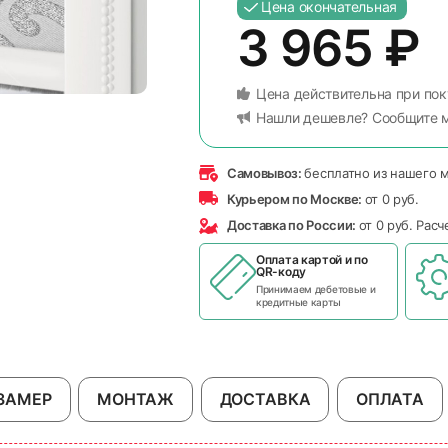
Цена окончательная
3 965
₽
Цена действительна при пок
Нашли дешевле? Сообщите 
Самовывоз:
бесплатно из нашего 
Курьером по Москве:
от 0 руб.
Доставка по России:
от 0 руб. Рас
Оплата картой и по
QR-коду
Принимаем дебетовые и
кредитные карты
ЗАМЕР
МОНТАЖ
ДОСТАВКА
ОПЛАТА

▶ [ASSIGNMENT] Return all of the data exactly as written, and drop the pictures.

▶ [REPLY]
Цена окончательная
3 965
₽
Цена действительна при пок
Нашли дешевле? Сообщите 
Самовывоз:
бесплатно из нашего 
Курьером по Москве:
от 0 руб.
Доставка по России:
от 0 руб. Рас
Оплата картой и по
QR-коду
Принимаем дебетовые и
кредитные карты
ЗАМЕР
МОНТАЖ
ДОСТАВКА
ОПЛАТА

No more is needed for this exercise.